The picture above shows our adventure to the fruit stand, which we took to kill time while waiting for the laundry. Laundry which didn't need doing, if only I had remembered when the cleaning lady was coming, and planned accordingly. Regardless, we put the laundry in the washer, then went to CVS, where Calliope attempted to remove products from shelves as fast as she could until I scooped her up and pinned her wriggling self to my hip. Always a fun experience. Then we stopped at the fruit stand and bought grapes at her request. Well, sort of. She saw them and pointed and said "Gapes!" And I thought, "sure, why not?"
She started out pushing the grapes in the doll stroller. Every few feet she would stop to open the grocery bag, then the clear plastic bag inside that, peering with concern at the grapes, making sure they were still there. Not satisfied with the visual input she was receiving, she would then stick her hand in the bag to root around and further confirm the continued existence of the grapes.

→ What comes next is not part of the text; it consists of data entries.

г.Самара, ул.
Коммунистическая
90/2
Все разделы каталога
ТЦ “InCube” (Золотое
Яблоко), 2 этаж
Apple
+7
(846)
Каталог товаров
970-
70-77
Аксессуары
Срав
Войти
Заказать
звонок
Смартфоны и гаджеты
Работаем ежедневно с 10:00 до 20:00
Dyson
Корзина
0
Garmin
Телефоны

We had made at least three such stops, roughly every ten feet, when she decided that both the external shopping bag and the stroller were no longer suitable for ensuring the safety of the grapes. She abandoned both and started carrying the clear plastic bag of grapes (shown above) by the very top of the bag, so the bottom was just barely skimming the ground. She continued to stop every few feet to peer into the bag, then fondle the grapes.
We finally, finally made it back to the our building (roughly one short block away from the fruit stand) and returned to the laundry room. I set her and the grapes on a chair to keep her from running away (her new favorite activity -- escaping from Mommy!) while I transferred the wet laundry to the dryer. I had only had my back turned a few seconds when out of the corner of my eye, I saw something move.
On closer inspection, I saw that something was not a mouse but, you guessed it, a single red grape that had rolled across the floor.
I wheeled around and shouted, "NO!!! Oh, Calliope!"
After all that focused care of the grapes, she had turned the bag upside down and dumped the grapes all over that grotty laundry room floor.
I hurriedly scooped them up. They got an extra good washing in my kitchen. You didn't think I would throw them away, did you? And risk another trip to the fruit stand?
Perish the thought.
I'm also having a childcare quandary. The synopsis being: nanny is pregnant. I need a new childcare scheme for next year. The tentative plan is to get a new nanny and to continue the nanny share and also to start participating in a preschool co-op (hosted in my apartment, so very low cost). But we visited a daycare that is literally next door to me and seemed surprisingly nice, especially considering it's only $650 a month.
This is a shockingly low price tag for much of NYC. There's very expensive daycare here and also very, very cheap options.
I'm trying to figure out if I would be a bad mother to send my child there.
The savings would be oh so welcome. I'm slowly but surely burning through my savings right now, despite all attempts to live an austere life. And even one year at a lower price would help, even if I opted to splurge on a nicer preschool when she's three and perhaps slightly more in need of an actual curriculum?
I don't know how to make this decision.